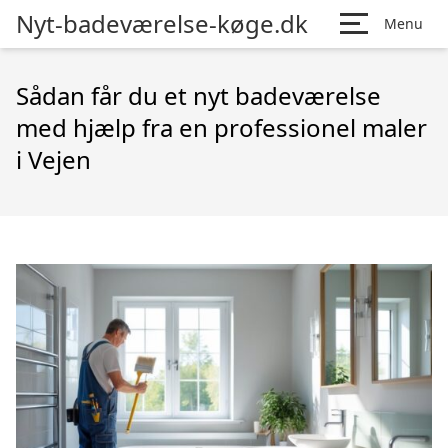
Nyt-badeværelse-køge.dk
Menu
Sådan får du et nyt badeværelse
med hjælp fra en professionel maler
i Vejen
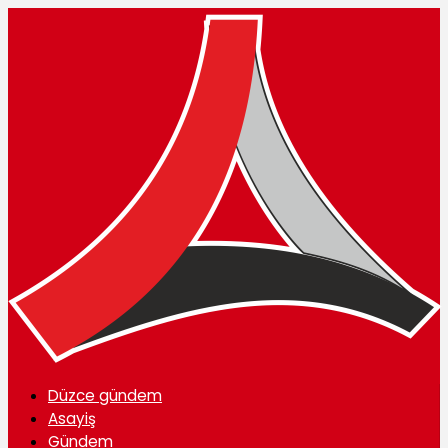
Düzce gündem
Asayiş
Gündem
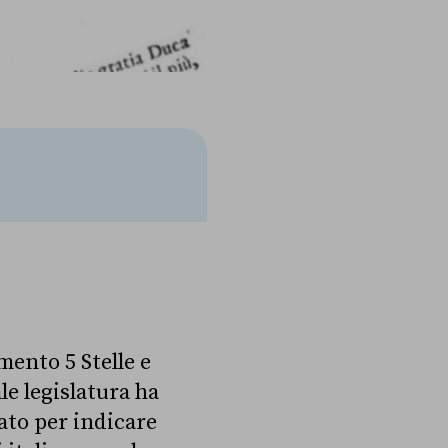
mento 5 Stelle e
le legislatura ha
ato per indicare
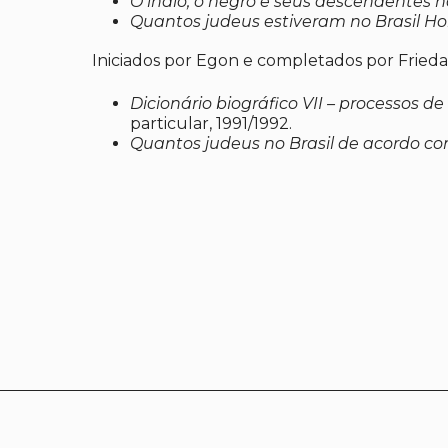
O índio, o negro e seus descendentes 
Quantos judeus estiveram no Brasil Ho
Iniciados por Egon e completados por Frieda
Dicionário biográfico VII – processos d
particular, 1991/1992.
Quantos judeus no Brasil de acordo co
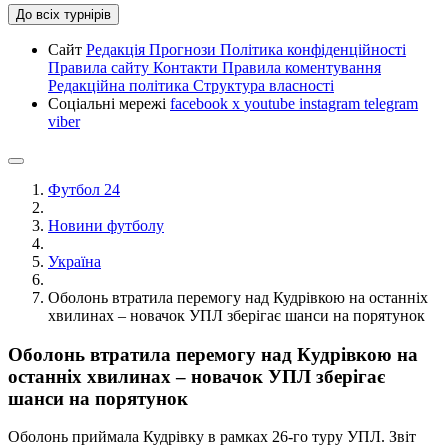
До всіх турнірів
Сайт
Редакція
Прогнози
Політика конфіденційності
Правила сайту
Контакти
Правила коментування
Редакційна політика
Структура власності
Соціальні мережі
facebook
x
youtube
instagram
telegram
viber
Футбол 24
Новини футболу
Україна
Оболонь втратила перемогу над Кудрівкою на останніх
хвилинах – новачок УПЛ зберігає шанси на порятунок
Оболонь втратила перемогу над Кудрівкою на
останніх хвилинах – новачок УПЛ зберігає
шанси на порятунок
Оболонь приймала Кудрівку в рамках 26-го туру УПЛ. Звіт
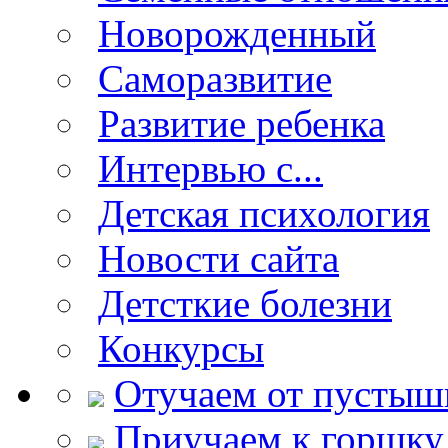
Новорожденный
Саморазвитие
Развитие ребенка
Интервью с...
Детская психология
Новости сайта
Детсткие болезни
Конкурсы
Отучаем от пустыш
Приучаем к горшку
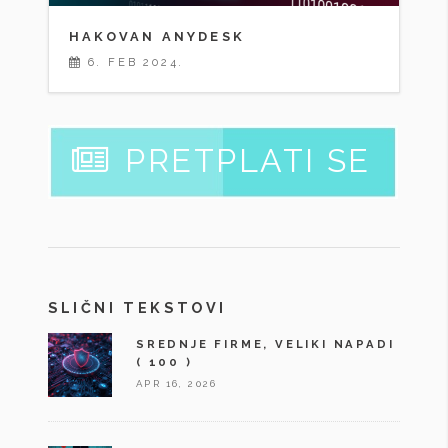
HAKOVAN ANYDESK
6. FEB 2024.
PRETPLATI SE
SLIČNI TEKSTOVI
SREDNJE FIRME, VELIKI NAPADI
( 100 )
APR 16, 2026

━━━

> _Requirement_
Look through the entries and copy every line in which the string "перемогу" appears.

> _Task output_
Оболонь втратила перемогу над Кудрівкою на останніх
Оболонь втратила перемогу над Кудрівкою на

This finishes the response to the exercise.